Those of you frequently reading this blog, know I am a frequent traveller. There were times, I averaged 40 flights a month. That is why I frequently post stuff about planes, airports and air travel in general...
As an aidworker, I often fly "bush planes", "special charters", or at least fly in areas where ummm... air travel might not be as strictly controlled as it should be. I gave some examples in The Road's short story "Italians, the art of flying and the laws of probability".
However, this story, beats all odds:
Back in November last year, a brand new Airbus A340-600 from Etihad left the Airbus factory hanger in Toulouse, France. It had never flown before, and was being tested by its crew, who were to pick up the plane for its final testing. According to a friend, here is what happened:
The crew of nine taxied out to the run-up area. They took all four engines to takeoff power with a virtually an empty aircraft. This was their first mistake as they obviously didn't read the run-up manuals and had no clue just how light an empty Airbus really is.

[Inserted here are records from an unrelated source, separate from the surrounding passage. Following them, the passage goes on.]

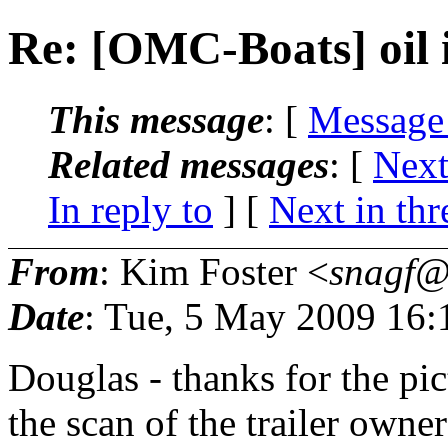
Re: [OMC-Boats] oil i
This message
: [
Message
Related messages
:
[
Next
In reply to
]
[
Next in thr
From
: Kim Foster <
snagf@.
Date
: Tue, 5 May 2009 16:
Douglas - thanks for the pict
the scan of the trailer owner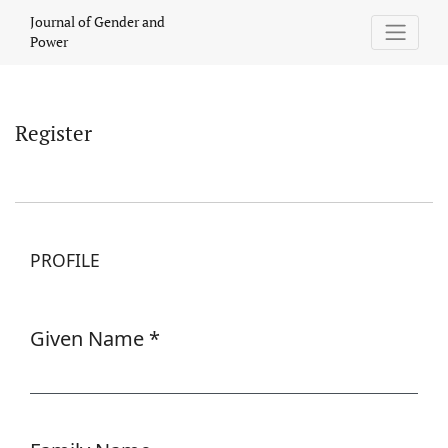
Register
Journal of Gender and
Power
Register
PROFILE
Given Name
*
Required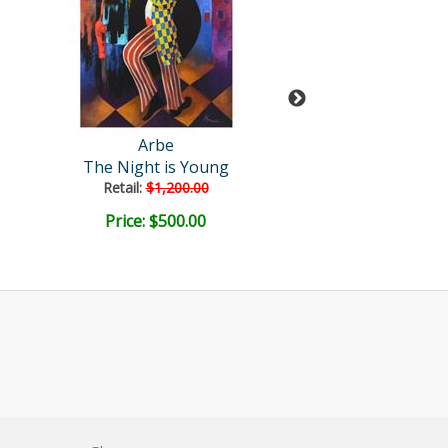
Arbe
Arbe
The Night is Young
Duality
Retail:
$1,200.00
Retail:
$1,900
Price: $500.00
Price: $900.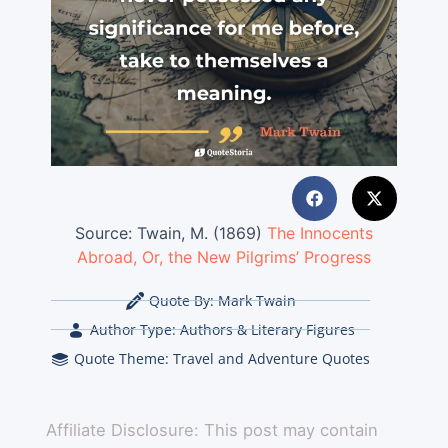
Source:
Twain, M. (1869)
The Innocents
Abroad, Or, the New Pilgrims’ Progress
Quote By:
Mark Twain
Author Type:
Authors & Literary Figures
Quote Theme:
Travel and Adventure Quotes
Affiliate Disclosure: This post may contain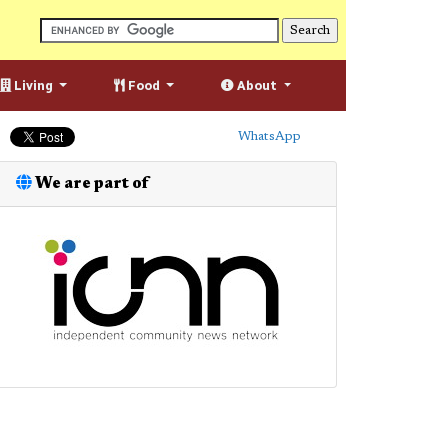
Living
Food
About
WhatsApp
We are part of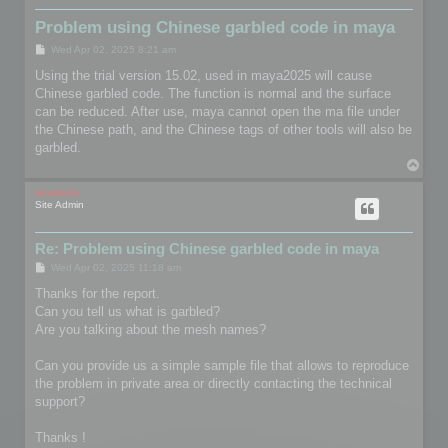
Problem using Chinese garbled code in maya
P
Wed Apr 02, 2025 8:21 am
o
s
Using the trial version 15.02, used in maya2025 will cause
t
Chinese garbled code. The function is normal and the surface
can be reduced. After use, maya cannot open the ma file under
the Chinese path, and the Chinese tags of other tools will also be
garbled.
T
o
p
mootools
Site Admin
Re: Problem using Chinese garbled code in maya
P
Wed Apr 02, 2025 11:18 am
o
s
Thanks for the report.
t
Can you tell us what is garbled?
Are you talking about the mesh names?
Can you provide us a simple sample file that allows to reproduce
the problem in private area or directly contacting the technical
support?
Thanks !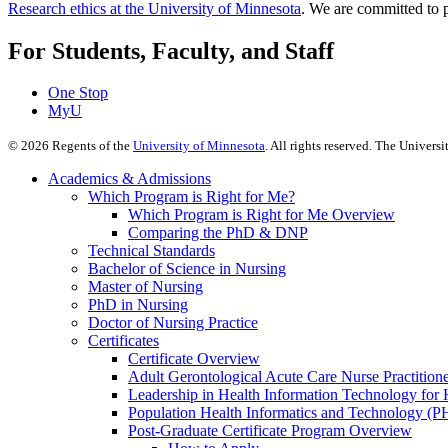
Research ethics at the University of Minnesota
. We are committed to p
For Students, Faculty, and Staff
One Stop
MyU
©
2026
Regents of the
University of Minnesota
. All rights reserved. The Univer
Academics & Admissions
Which Program is Right for Me?
Which Program is Right for Me Overview
Comparing the PhD & DNP
Technical Standards
Bachelor of Science in Nursing
Master of Nursing
PhD in Nursing
Doctor of Nursing Practice
Certificates
Certificate Overview
Adult Gerontological Acute Care Nurse Practitioner
Leadership in Health Information Technology for H
Population Health Informatics and Technology (PH
Post-Graduate Certificate Program Overview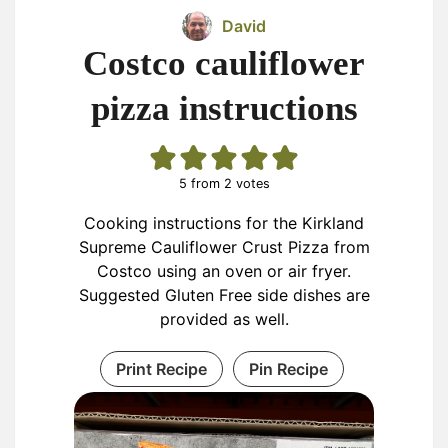
David
Costco cauliflower
pizza instructions
5
from
2
votes
Cooking instructions for the Kirkland
Supreme Cauliflower Crust Pizza from
Costco using an oven or air fryer.
Suggested Gluten Free side dishes are
provided as well.
Print Recipe
Pin Recipe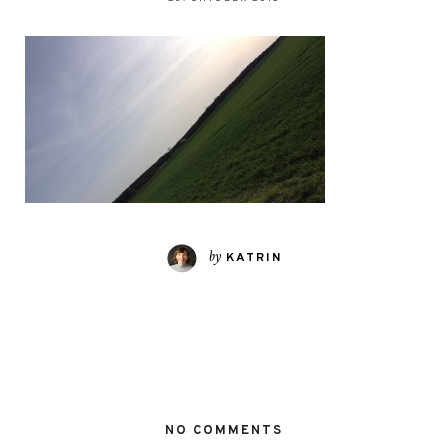
by
KATRIN
NO COMMENTS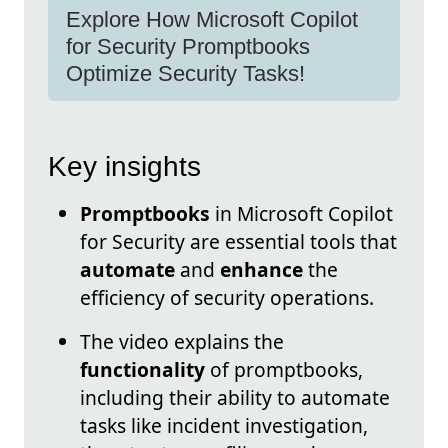
Explore How Microsoft Copilot
for Security Promptbooks
Optimize Security Tasks!
Key insights
Promptbooks
in Microsoft Copilot
for Security are essential tools that
automate
and
enhance
the
efficiency of security operations.
The video explains the
functionality
of promptbooks,
including their ability to automate
tasks like incident investigation,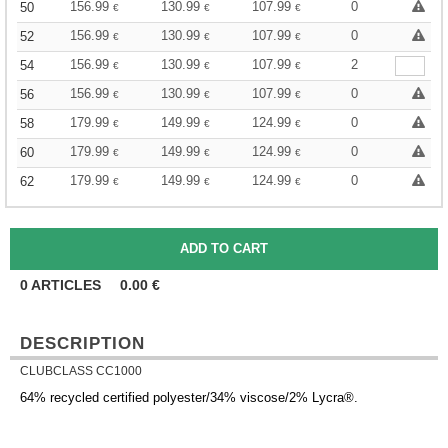
156.99
130.99
107.99
0
50
€
€
€
156.99
130.99
107.99
0
52
€
€
€
156.99
130.99
107.99
2
54
€
€
€
156.99
130.99
107.99
0
56
€
€
€
179.99
149.99
124.99
0
58
€
€
€
179.99
149.99
124.99
0
60
€
€
€
179.99
149.99
124.99
0
62
€
€
€
0
ARTICLES
0.00
€
DESCRIPTION
CLUBCLASS CC1000
64% recycled certified polyester/34% viscose/2% Lycra®.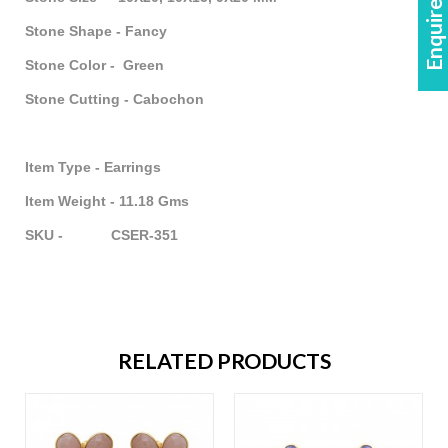
Enquire Now!
Stone Shape - Fancy
Stone Color - Green
Stone Cutting - Cabochon
Item Type - Earrings
Item Weight - 11.18 Gms
SKU - CSER-351
RELATED PRODUCTS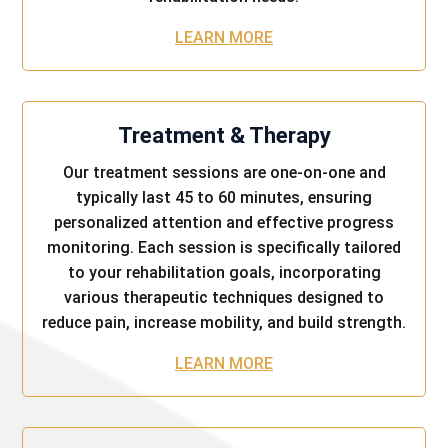
LEARN MORE
Treatment & Therapy
Our treatment sessions are one-on-one and
typically last 45 to 60 minutes, ensuring
personalized attention and effective progress
monitoring. Each session is specifically tailored
to your rehabilitation goals, incorporating
various therapeutic techniques designed to
reduce pain, increase mobility, and build strength.
LEARN MORE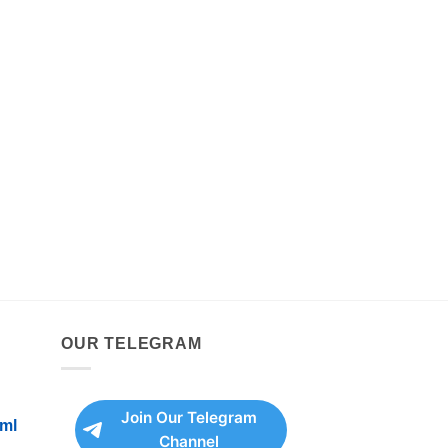
OUR TELEGRAM
Join Our Telegram
ml
Channel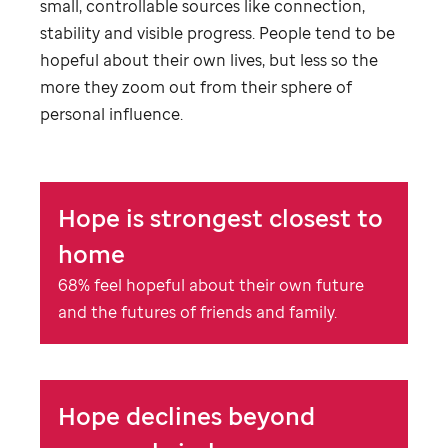
small, controllable sources like connection,
stability and visible progress. People tend to be
hopeful about their own lives, but less so the
more they zoom out from their sphere of
personal influence.
Hope is strongest closest to
home
68% feel hopeful about their own future
and the futures of friends and family.
Hope declines beyond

No chocks were set, not that it would have mattered at that power setting. Even the brakes would not hold at full power.
As it turns out, the takeoff warning horn was blaring away in the cockpit because the aircraft computers thought they were trying to takeoff but the flaps, slats etc.. had not been configured properly.

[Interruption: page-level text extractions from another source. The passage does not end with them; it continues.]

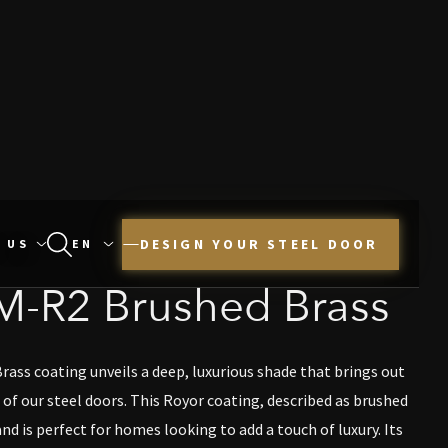
DESIGN YOUR STEEL DOOR
 US
M-R2 Brushed Brass
ss coating unveils a deep, luxurious shade that brings out
of our steel doors. This Royor coating, described as brushed
nd is perfect for homes looking to add a touch of luxury. Its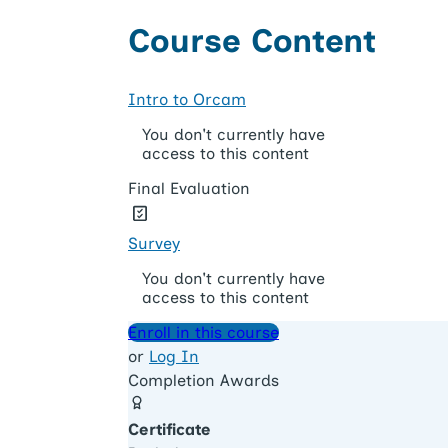
Course Content
Intro to Orcam
You don't currently have
access to this content
Final Evaluation
Survey
You don't currently have
access to this content
Enroll in this course
or
Log In
Completion Awards
Certificate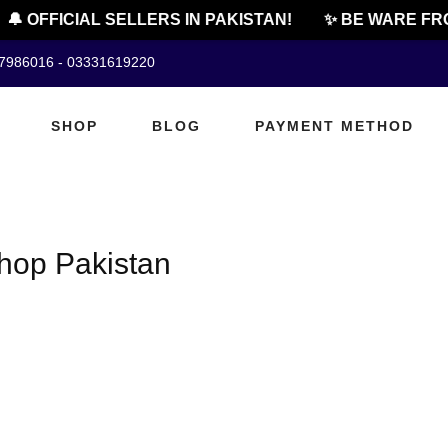
🔔 OFFICIAL SELLERS IN PAKISTAN!
✨ BE WARE FRO
07986016 - 03331619220
SHOP
BLOG
PAYMENT METHOD
hop Pakistan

Then one of the crew decided to pull the 'Ground Sense' circuit breaker to silence the alarms. This fooled the aircraft into thinking it was in the air. That was the crew's last mistake: as soon as they did that, the computers automatically released all the brakes and set the aircraft rocketing forward. There was no time to stop and no one smart enough to throttle back the engines from their max power setting. So the rest is as you see it below: the plane, still with zero airmiles on its counter, propelled onto a concrete wall, and broke into pieces.
I can not imagine how the telephone call from the pilot to his boss must have sounded like: "Eh, boss, remember the new A340 we were supposed to pick up from the factory? Eh.. do you think we could get another one?"
It really makes me wonder if flying is a science, a craft or an art!